After medical personnel at a hospital removed the Taser darts from Sorto, he was taken to the city jail, questioned and, under pressure to tell the cops what they wanted to hear, described that Walk “charged me, and I moved to the left, pushed him, and he fell.” Yet, even that version doesn’t match Walk’s original story—one that absolved Sorto of committing battery. At the conclusion of the incident, a police audio recording captured him telling a fellow cop what happened: “So, basically, I went to grab him around his head and take him down, and I missed his head and overshot him,” he stated. “I missed him, and he spun out on me.”

 

 

That same audio makes two additional contributions to reality. It reveals Natividad telling a handcuffed, compliant Sorto she’d “love to” Tase him a third time. It also obliterates the officer’s account of her Taser use. Police issued commands to Sorto only after she’d fired the weapon without giving proper warning.

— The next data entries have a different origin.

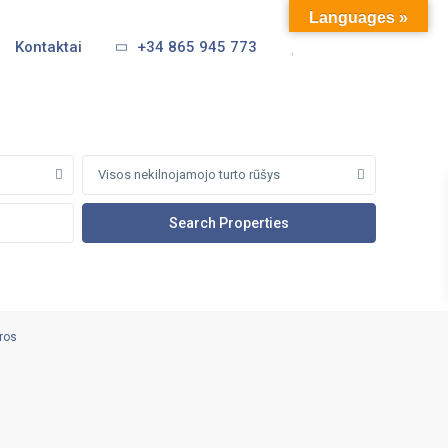
Languages »
Kontaktai
+34 865 945 773
Visos nekilnojamojo turto rūšys
ūros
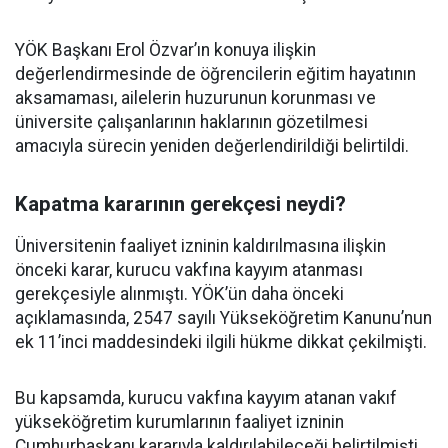
YÖK Başkanı Erol Özvar’ın konuya ilişkin
değerlendirmesinde de öğrencilerin eğitim hayatının
aksamaması, ailelerin huzurunun korunması ve
üniversite çalışanlarının haklarının gözetilmesi
amacıyla sürecin yeniden değerlendirildiği belirtildi.
Kapatma kararının gerekçesi neydi?
Üniversitenin faaliyet izninin kaldırılmasına ilişkin
önceki karar, kurucu vakfına kayyım atanması
gerekçesiyle alınmıştı. YÖK’ün daha önceki
açıklamasında, 2547 sayılı Yükseköğretim Kanunu’nun
ek 11’inci maddesindeki ilgili hükme dikkat çekilmişti.
Bu kapsamda, kurucu vakfına kayyım atanan vakıf
yükseköğretim kurumlarının faaliyet izninin
Cumhurbaşkanı kararıyla kaldırılabileceği belirtilmişti.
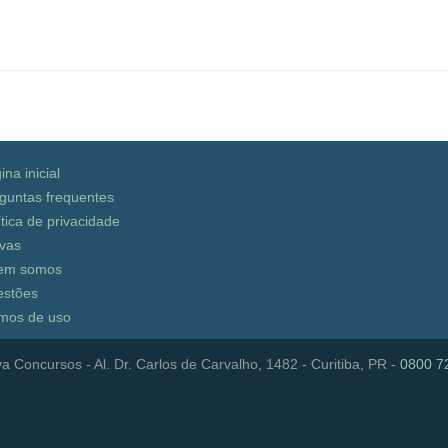
ina inicial
guntas frequentes
ítica de privacidade
vas
em somos
stões
mos de uso
a Concursos - Al. Dr. Carlos de Carvalho, 1482 - Curitiba, PR -
0800 7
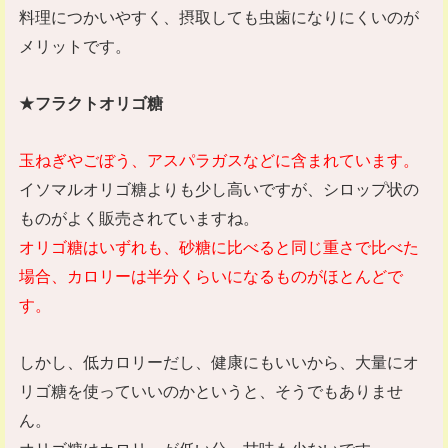
料理につかいやすく、摂取しても虫歯になりにくいのが
メリットです。
★
フラクトオリゴ糖
玉ねぎやごぼう、アスパラガスなどに含まれています。
イソマルオリゴ糖よりも少し高いですが、シロップ状の
ものがよく販売されていますね。
オリゴ糖はいずれも、砂糖に比べると同じ重さで比べた
場合、カロリーは半分くらいになるものがほとんどで
す。
しかし、低カロリーだし、健康にもいいから、大量にオ
リゴ糖を使っていいのかというと、そうでもありませ
ん。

With the government’s fabrications alarming Judge Mary Kreber Varipapa, the case against Sorto was dismissed on June 27. But there are larger implications to what could be seen as a national misdemeanor incident. Facing widespread calls for a U.S. Department of Justice probe into local law-enforcement corruption, District Attorney Tony Rackauckas guaranteed he recently enacted reforms to give citizens comfort that the justice system is now clean after years of ugly revelations in the jailhouse-snitch scandal. Those supposed reforms included training his deputy DAs to behave ethically and not adopt a win-at-all-costs mentality.

The Sorto case demonstrates, however, that without on-the-ball legal representation by Irvine-based Swanson, an innocent man facing four trumped-up charges and the possibility of losing his freedom even if only for a month or two easily could have been convicted. After getting Natividad to lock in her story, Swanson asked the court to play the bombshell dash-cam footage. Deputy DA Staudinger objected, claiming its contents were irrelevant. She also made an incredible inadvertent admission about her dereliction of duty and willingness to blindly accept whatever cops tell her. She told the judge, “I don’t know what this video is.”